Mi.. Feb. 18th, 2026

Eine vergleichsweise kleine Berührung reichte, um ein größeres Ausmaß an Folgen auszulösen.

Ein Lkw-Fahrer wollte kurz vor 11:00 Uhr auf dem Gelände eines Getränkehandels am Kupferhammer an einem anderen Lastwagen vorbeifahren und ist dabei aus Versehen mit seinem Kraftstofftank gegen eine kleine Betonmauer gefahren. Die Berührung reichte aus, um den Dieseltank aufzureißen, innerhalb von wenigen Minuten waren große Mengen an Kraftstoff ausgelaufen.

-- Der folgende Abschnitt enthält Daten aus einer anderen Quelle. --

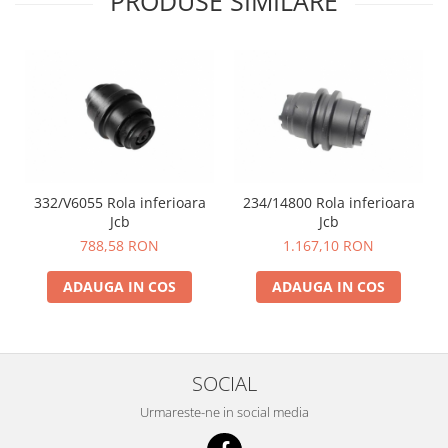
PRODUSE SIMILARE
332/V6055 Rola inferioara
234/14800 Rola inferioara
Jcb
Jcb
788,58 RON
1.167,10 RON
ADAUGA IN COS
ADAUGA IN COS
SOCIAL
Urmareste-ne in social media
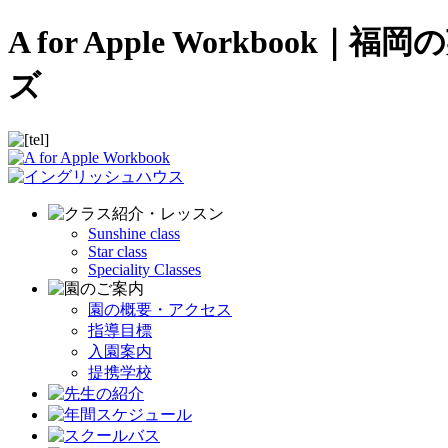
A for Apple Workb
ズ
Sunshine class
Star class
Speciality Classes
園の概要・アクセス
指導目標
入園案内
提携学校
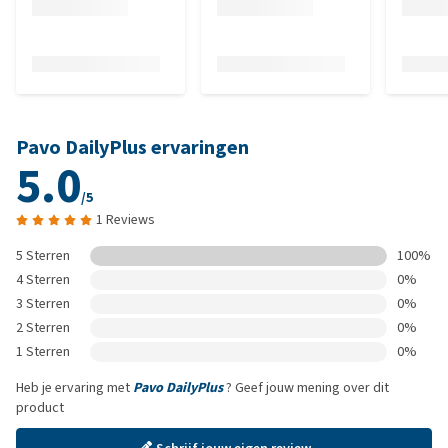
Pavo DailyPlus ervaringen
5.0
/5
1 Reviews
5 Sterren
100%
4 Sterren
0%
3 Sterren
0%
2 Sterren
0%
1 Sterren
0%
Heb je ervaring met
Pavo DailyPlus
? Geef jouw mening over dit
product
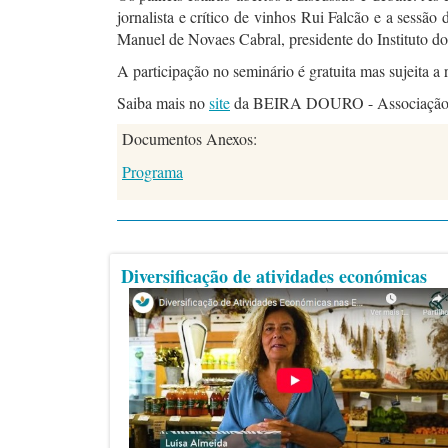
jornalista e crítico de vinhos Rui Falcão e a sessã
Manuel de Novaes Cabral, presidente do Instituto d
A participação no seminário é gratuita mas sujeita a 
Saiba mais no
site
da BEIRA DOURO - Associação d
Documentos Anexos:
Programa
Diversificação de atividades económicas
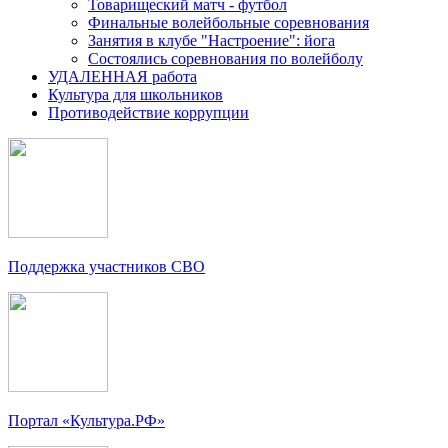
Товарищеский матч - футбол
Финальные волейбольные соревнования
Занятия в клубе "Настроение": йога
Состоялись соревнования по волейболу
УДАЛЕННАЯ работа
Культура для школьников
Противодействие коррупции
Поддержка участников СВО
Портал «Культура.РФ»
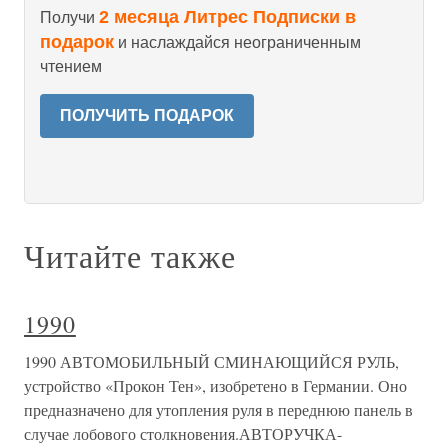
2 месяца Литрес Подписки в
Получи
подарок
и наслаждайся неограниченным
чтением
ПОЛУЧИТЬ ПОДАРОК
Читайте также
1990
1990 АВТОМОБИЛЬНЫЙ СМИНАЮЩИЙСЯ РУЛЬ,
устройство «Прокон Тен», изобретено в Германии. Оно
предназначено для утопления руля в переднюю панель в
случае лобового столкновения.АВТОРУЧКА-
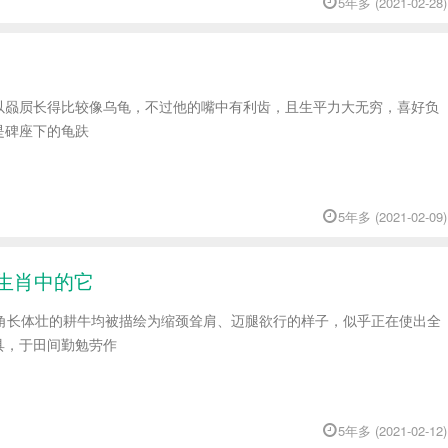
5年多 (2021-02-28)
以赑屃长得比较像乌龟，不过他的嘴中有利齿，且生平力大无穷，喜好负
是碑座下的龟趺
5年多 (2021-02-09)
生肖中的它
幅中，角长体壮的耕牛均被描绘为缩颈耸肩、迈腿欲行的样子，似乎正在使出全
具，于田间勤勉劳作
5年多 (2021-02-12)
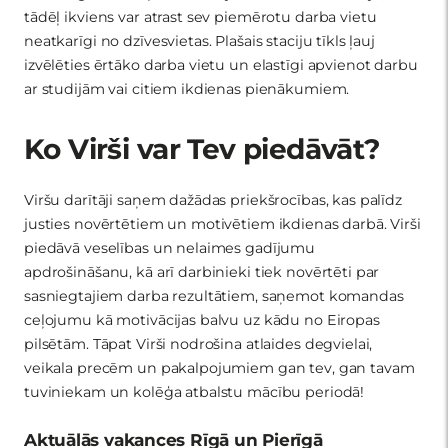
tādēļ ikviens var atrast sev piemērotu darba vietu
neatkarīgi no dzīvesvietas. Plašais staciju tīkls ļauj
izvēlēties ērtāko darba vietu un elastīgi apvienot darbu
ar studijām vai citiem ikdienas pienākumiem.
Ko Virši var Tev piedāvāt?
Viršu darītāji saņem dažādas priekšrocības, kas palīdz
justies novērtētiem un motivētiem ikdienas darbā. Virši
piedāvā veselības un nelaimes gadījumu
apdrošināšanu, kā arī darbinieki tiek novērtēti par
sasniegtajiem darba rezultātiem, saņemot komandas
ceļojumu kā motivācijas balvu uz kādu no Eiropas
pilsētām. Tāpat Virši nodrošina atlaides degvielai,
veikala precēm un pakalpojumiem gan tev, gan tavam
tuviniekam un kolēģa atbalstu mācību periodā!
Aktuālās vakances Rīgā un Pierīgā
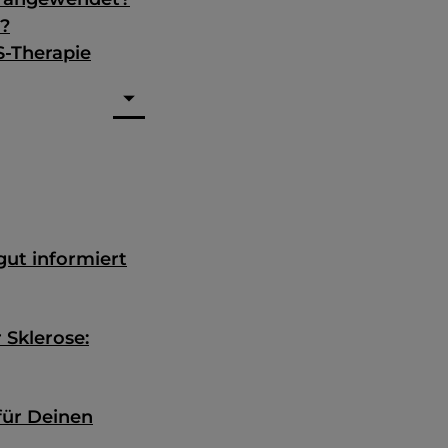
r?
S-Therapie
ut informiert
 Sklerose:
für Deinen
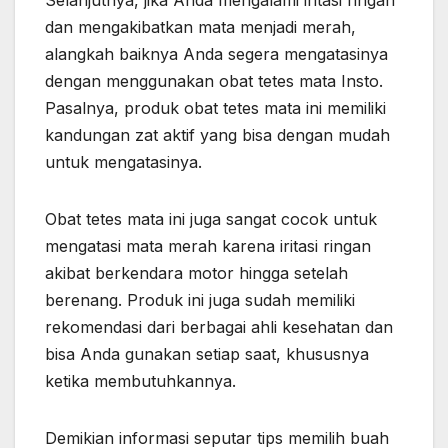
dan mengakibatkan mata menjadi merah,
alangkah baiknya Anda segera mengatasinya
dengan menggunakan obat tetes mata Insto.
Pasalnya, produk obat tetes mata ini memiliki
kandungan zat aktif yang bisa dengan mudah
untuk mengatasinya.
Obat tetes mata ini juga sangat cocok untuk
mengatasi mata merah karena iritasi ringan
akibat berkendara motor hingga setelah
berenang. Produk ini juga sudah memiliki
rekomendasi dari berbagai ahli kesehatan dan
bisa Anda gunakan setiap saat, khususnya
ketika membutuhkannya.
Demikian informasi seputar tips memilih buah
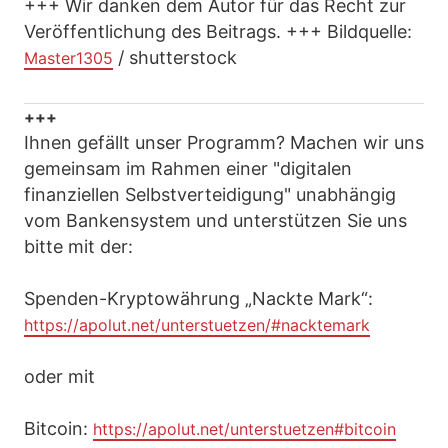
+++ Wir danken dem Autor für das Recht zur
Veröffentlichung des Beitrags. +++ Bildquelle:
/ shutterstock
Master1305
+++
Ihnen gefällt unser Programm? Machen wir uns
gemeinsam im Rahmen einer "digitalen
finanziellen Selbstverteidigung" unabhängig
vom Bankensystem und unterstützen Sie uns
bitte mit der:
Spenden-Kryptowährung „Nackte Mark“:
https://apolut.net/unterstuetzen/#nacktemark
oder mit
Bitcoin:
https://apolut.net/unterstuetzen#bitcoin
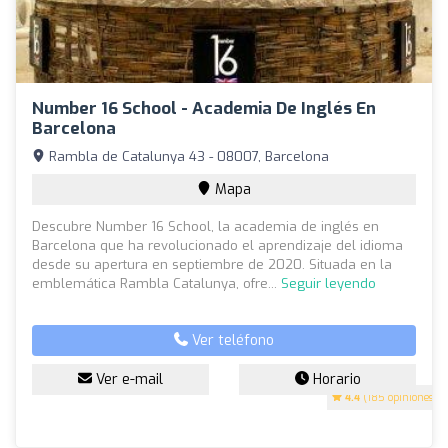
Number 16 School - Academia De Inglés En
Barcelona
Rambla de Catalunya 43 - 08007, Barcelona
Mapa
Descubre Number 16 School, la academia de inglés en
Barcelona que ha revolucionado el aprendizaje del idioma
desde su apertura en septiembre de 2020. Situada en la
emblemática Rambla Catalunya, ofre...
Seguir leyendo
Ver teléfono
Ver e-mail
Horario
4.4
(185 opiniones)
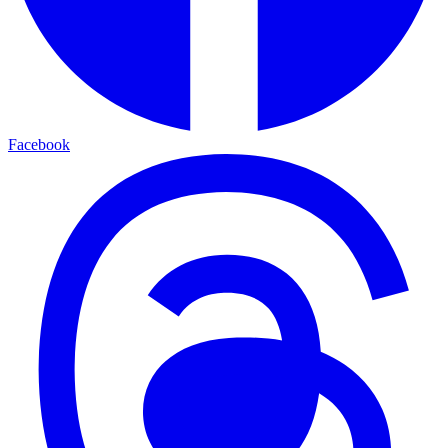
Facebook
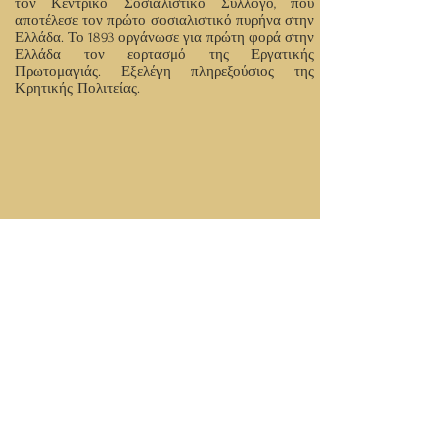
τον Κεντρικό Σοσιαλιστικό Σύλλογο, που
αποτέλεσε τον πρώτο σοσιαλιστικό πυρήνα στην
Ελλάδα. Το 1893 οργάνωσε για πρώτη φορά στην
Ελλάδα τον εορτασμό της Εργατικής
Πρωτομαγιάς. Εξελέγη πληρεξούσιος της
Κρητικής Πολιτείας.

Ungünstigerweise befand sich unmittelbar neben dem verunfallten Lastwagen ein Abfluss, sodass dieser ungehindert in den Abfluss fließen konnte. Bedauerlicherweise mündete dieser Abfluss in die Würm, sodass der Kraftstoff in den Fluss gelangte. Nur wenige hundert Meter flussabwärts mündet die Würm in die Nagold, sodass der Kraftstoff auch in die Nagold geschwommen ist. Weiter mit der Strömung bewegte sich der Diesel in Richtung der Stadtmitte und landete anschließend in der Enz.
So war der Ölfilm auch hinter dem Stadttheater im Bereich Waisenhausplatz zu sehen.

Auch gegenüber dem Helios-Klinikum haben Passanten einen Ölfilm auf der Wasseroberfläche entdeckt.

Für die Feuerwehr startete ein größerer Einsatz. Mehrere Ölsperren mussten eingerichtet werden. Die erste gleich im kleinen Kanal der Würm, nur wenige Meter von der Unfallstelle entfernt, die zweite Sperre wurde im Stadtgarten hinter dem Kulturhaus Kupferdächle installiert, offenbar auch im Enzauenpark hinter dem Heizkraftwerk sowie im Bereich Niefern-Öschelbronn.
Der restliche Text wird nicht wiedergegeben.